You could argue that Apple didn’t anticipate the competition was working on 2160p recording (hard to imagine them being so oblivious) and had no time to react on the iPhone 5s. Why not then do something for the iPhone 6? Oh, it didn’t have the necessary pixels on the 8MP sensor, which it had to use for a fourth generation in a row.
The front FaceTime camera is now a 5MP unit, Apple is keeping up with the times in this respect. Yes, there are 13MP front shooters, but they tend to be installed in midrange devices and flagships are more conservative. The Retina Flash feature, which fires up the display to assist in the darkest shootng conditions, sounds familiar, though.
Could it be that we’ve seen it before, perhaps on the LG G Pro 2, to name one? And that one had it in its native camera app, but there are countless apps both in the Google Play store and the Apple App Store that do more or less the same thing. Though if front flash photography was all that important to Apple, an actual front flash would have cost how much really, cents?
Live photos is being touted as one of the headline features of the new iPhone camera. If only it wasn’t a mashup of HTC Zoe, present on the original One two and a half years ago, and Samsung’s Sound Shot we saw on the Galaxy S4. Amazingly, Apple is even behind Windows Phone on this one with higher-end Lumias (1520, 930, 830, among others) having a Living Image feature for quite some time now.

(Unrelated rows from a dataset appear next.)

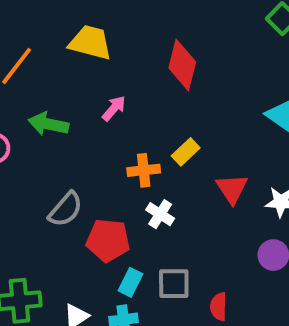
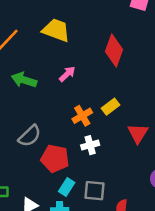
orange cross: (144, 170) -> (82, 116), turned -30
white cross: (160, 214) -> (90, 145), turned 36

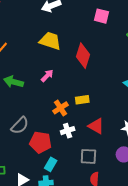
yellow trapezoid: (56, 30) -> (50, 41), moved
yellow rectangle: (111, 107) -> (82, 100), turned 32
red triangle: (138, 133) -> (96, 126), moved, turned -30
gray square: (94, 191) -> (88, 156), moved

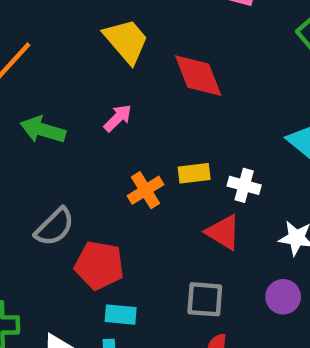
yellow trapezoid: (50, 41) -> (126, 41), turned 30
red diamond: (83, 56) -> (198, 76), turned -40
white cross: (68, 131) -> (244, 185), moved, turned 32
cyan rectangle: (51, 164) -> (121, 315), turned 64

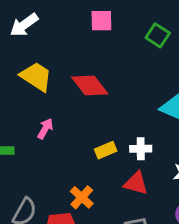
orange cross: (145, 190) -> (82, 197), moved

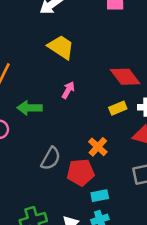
red diamond: (90, 86) -> (125, 77), moved

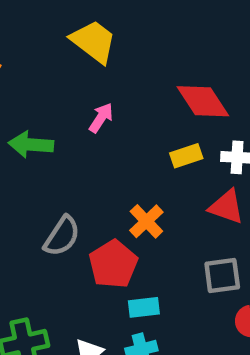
red pentagon: (81, 172) -> (113, 264), turned -30

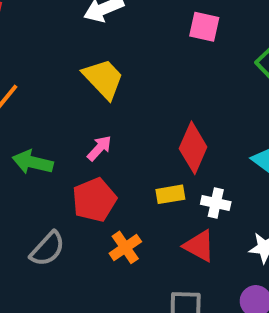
red diamond: (203, 101) -> (193, 148), turned 48
red pentagon: (113, 264) -> (94, 200), moved

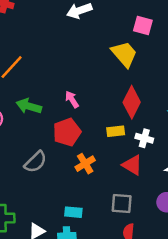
yellow trapezoid: (103, 79) -> (124, 54), moved
pink arrow: (99, 148) -> (72, 99), turned -78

With everything changed, there are a few points Apple conveniently failed to mention. For example, why are the new iPhones so much heavier? The iPhone 6s Plus adds another 20g to the already hefty 6 Plus, and now weighs a pocket-tearing 192g.
We’d generally be just fine with it, had it been a proper 6-inch phablet with a 4,000mAh battery, a not-so-rare breed in the Android realm. Meanwhile the 4.7-inch iPhone 6s tips the scale at 143g – 2g more than a 5.5-inch FullHD Samsung Galaxy A7 with premium metal build and larger battery. What’s to justify the weight increase of the iPhones, and why is Apple so mum about it?
And now that we brought up the battery, apparently Apple has decreased the capacity of the iPhone 6s’ cell. Of course not announced officially, but accidentally revealed in the promo videos.
Innovations weren’t limited to the iPhone, though. There was “the biggest news in iPad since the iPad”. A gigantic 12.9-inch iPad Pro tablet. It’s a first for Apple, but Toshiba made one back in 2012, the admittedly quite obscure Excite 13. But Samsung has the 12.2-inch GalaxyTab Pro and the Galaxy Note Pro, complete with an S Pen, that last one. And that’s if you limit yourself to the mobile OS world - turn to Windows, and you can find more options.
Did we hear someone say S Pen? Apple's Pencil, the dreaded stylus, scorned by no other than the man himself Steve Jobs at the launch of the first iPhone, is now an accessory to complement the iPad Pro. Though you have to purchase it separately. And you can’t carry it inside the tablet. And you have to charge it. With its male Lightning connector.
But there’s also a keyboard. The new Smart Keyboard made viral an eerily visionary comic from 2012. Nothing else can be added.
So, all-in all, an innovation-packed event we witnessed last night. And just to be clear we are perfectly fine with companies borrowing inspiration from their competitors - in fact it's great to see as that's how we as users get better products. It's just Apple might want to bring that "holier than thou" attitude down a notch.